### Work request:
Could you transcribe all the entries exactly, omitting the pictures?

Stored data:
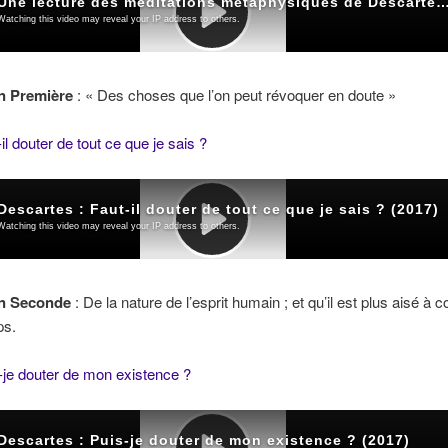
n Première
: « Des choses que l’on peut révoquer en doute »
il douter de tout ce que je sais ?
on Seconde
: De la nature de l’esprit humain ; et qu’il est plus aisé à c
ps.
-je douter de mon existence ?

### Task solution:
n Première
: « Des choses que l’on peut révoquer en doute »
il douter de tout ce que je sais ?
on Seconde
: De la nature de l’esprit humain ; et qu’il est plus aisé à c
ps.
-je douter de mon existence ?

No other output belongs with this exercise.